Human rights violations are committed against domestic workers, while households keep paying them a below average salary. Knowing the dangers they might face in different households does not make their decision to leave easy easier.

A research carried out by Kalkidan Gezahegn suggests that the prevalence of sexual violence against domestic workers stood at 60.2 percent. The odd of experiencing sexual violence through work in their life-time was higher for those who had migrated from rural to urban areas for work. The risk increased if they had less than five years of experience or if they were in the age groups 15–19. The risk of sexual violence was also higher if their employers have ever used alcohol and lack formal education.

These women take full responsibility for the households, despite being underpaid and vulnerable to physical and sexual attacks. Some are even underage, or work for free with the promise of an education. Adolescent domestic workers are highly vulnerable to abuses but largely remain invisible.

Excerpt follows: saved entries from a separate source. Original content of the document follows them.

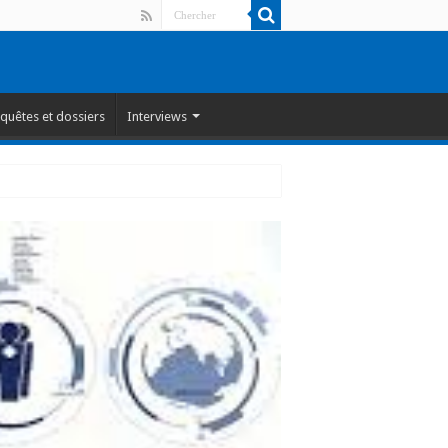
quêtes et dossiers
Interviews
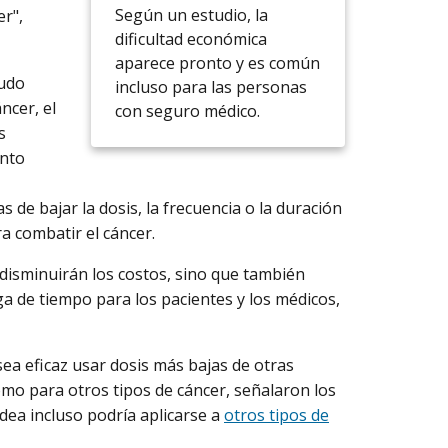
Según un estudio, la
r",
dificultad económica
aparece pronto y es común
nudo
incluso para las personas
ncer, el
con seguro médico.
s
nto
 de bajar la dosis, la frecuencia o la duración
ra combatir el cáncer.
 disminuirán los costos, sino que también
a de tiempo para los pacientes y los médicos,
sea eficaz usar dosis más bajas de otras
omo para otros tipos de cáncer, señalaron los
dea incluso podría aplicarse a
otros tipos de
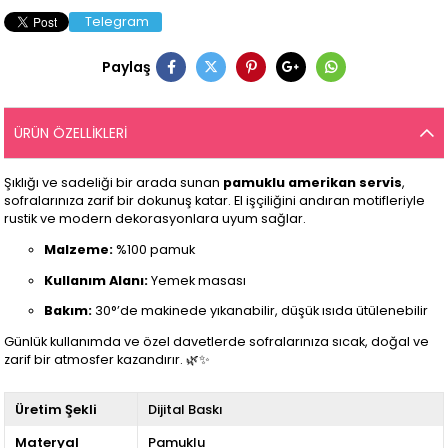
Telegram
Paylaş
ÜRÜN ÖZELLIKLERI
Şıklığı ve sadeliği bir arada sunan
pamuklu amerikan servis
,
sofralarınıza zarif bir dokunuş katar. El işçiliğini andıran motifleriyle
rustik ve modern dekorasyonlara uyum sağlar.
Malzeme:
%100 pamuk
Kullanım Alanı:
Yemek masası
Bakım:
30°’de makinede yıkanabilir, düşük ısıda ütülenebilir
Günlük kullanımda ve özel davetlerde sofralarınıza sıcak, doğal ve
zarif bir atmosfer kazandırır. 🌿✨
Üretim Şekli
Dijital Baskı
Materyal
Pamuklu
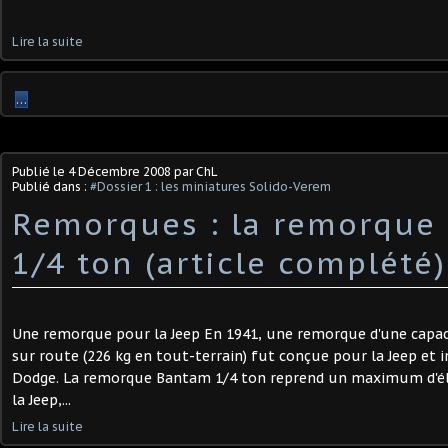
Lire la suite
…
Publié le
4 Décembre 2008
par ChL
Publié dans :
#Dossier 1 : les miniatures Solido-Verem
Remorques : la remorque
1/4 ton (article complété)
Une remorque pour la Jeep En 1941, une remorque d'une capaci
sur route (226 kg en tout-terrain) fut conçue pour la Jeep et 
Dodge. La remorque Bantam 1/4 ton reprend un maximum d'
la Jeep,...
Lire la suite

“I was 11 when I first came to work in Addis Ababa. Before coming here, I used to take care of my parents’ house in Cheffe. I also used to herd my aunt’s sheep as well. That was a lot of work and I did not have access to education, so my father brought me to Addis Ababa where I stayed with a woman he knew,” said Genet Mesfin, another domestic worker.

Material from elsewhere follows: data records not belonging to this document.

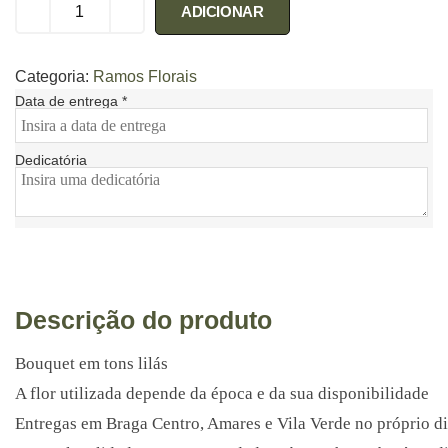
ADICIONAR
Categoria:
Ramos Florais
Data de entrega
*
Dedicatória
Descrição do produto
Bouquet em tons lilás
A flor utilizada depende da época e da sua disponibilidade
Entregas em Braga Centro, Amares e Vila Verde no próprio d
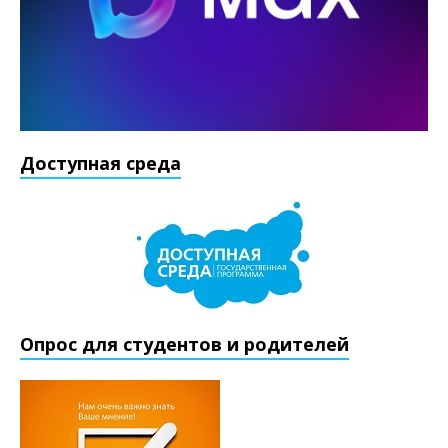
Доступная среда
Опрос для студентов и родителей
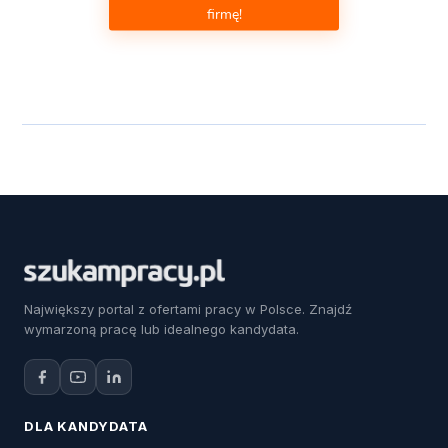
firmę!
Największy portal z ofertami pracy w Polsce. Znajdź
wymarzoną pracę lub idealnego kandydata.
DLA KANDYDATA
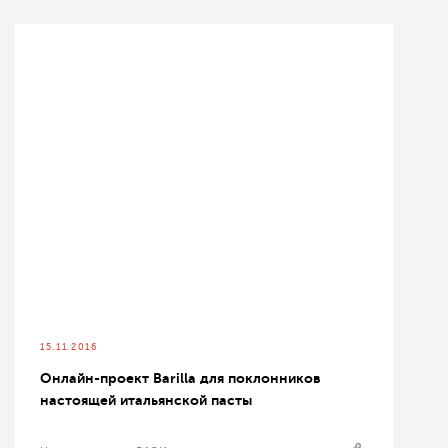
15.11.2016
Онлайн-проект Barilla для поклонников
настоящей итальянской пасты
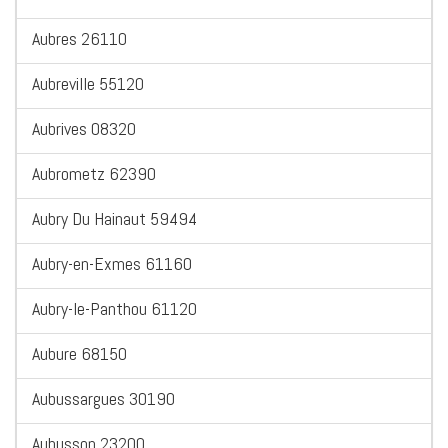
Aubres 26110
Aubreville 55120
Aubrives 08320
Aubrometz 62390
Aubry Du Hainaut 59494
Aubry-en-Exmes 61160
Aubry-le-Panthou 61120
Aubure 68150
Aubussargues 30190
Aubusson 23200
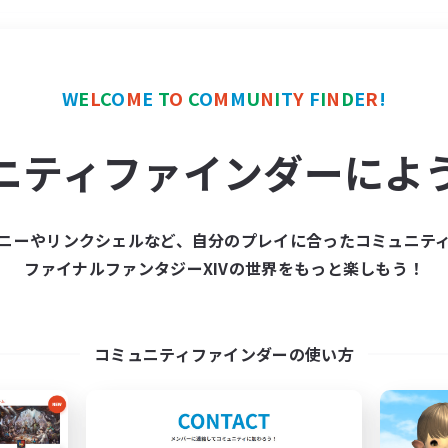
＃体験歓迎
使用言語
W
E
L
C
O
M
E
T
O
C
O
M
M
U
N
I
T
Y
F
I
N
D
E
R
!
ニティファインダーによ
ニーやリンクシェルなど、自分のプレイに合ったコミュニテ
ファイナルファンタジーXIVの世界をもっと楽しもう！
募集数 0件
集が見つかりませんでし
コミュニティファインダーの使い方
条件を変えて検索してみるでっす！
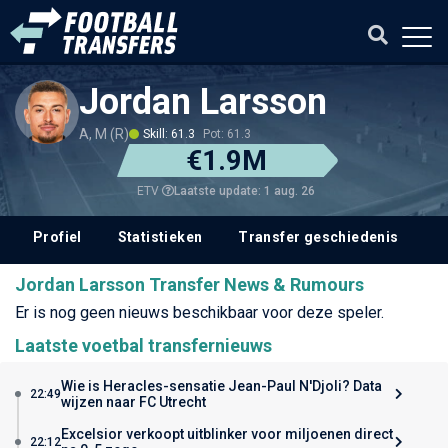
Jordan Larsson
A, M (R)
Skill: 61.3
Pot: 61.3
€1.9M
Laatste update: 1 aug. 26
ETV
Profiel
Statistieken
Transfer geschiedenis
V
Jordan Larsson Transfer News & Rumours
Er is nog geen nieuws beschikbaar voor deze speler.
Laatste voetbal transfernieuws
Wie is Heracles-sensatie Jean-Paul N'Djoli? Data
22:49
wijzen naar FC Utrecht
Excelsior verkoopt uitblinker voor miljoenen direct
22:12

“I wasn’t expected to work that much and I learned the regular chores plus there was another woman who helped around the house, so I would just help her out from time to time. But when she left, the new housemaid would make me do all the work and she was rude to me. I asked the owner to start paying me to which she refused, so I left,” said Genet, recalling why she went back to her parents’ house.

Some domestic workers have recently formed a union to formalize the working conditions of domestic workers, as well as fight to set a minimum wage. The mistreatment of domestic workers in Ethiopia dates back a long time but many believe it should have run its course by now.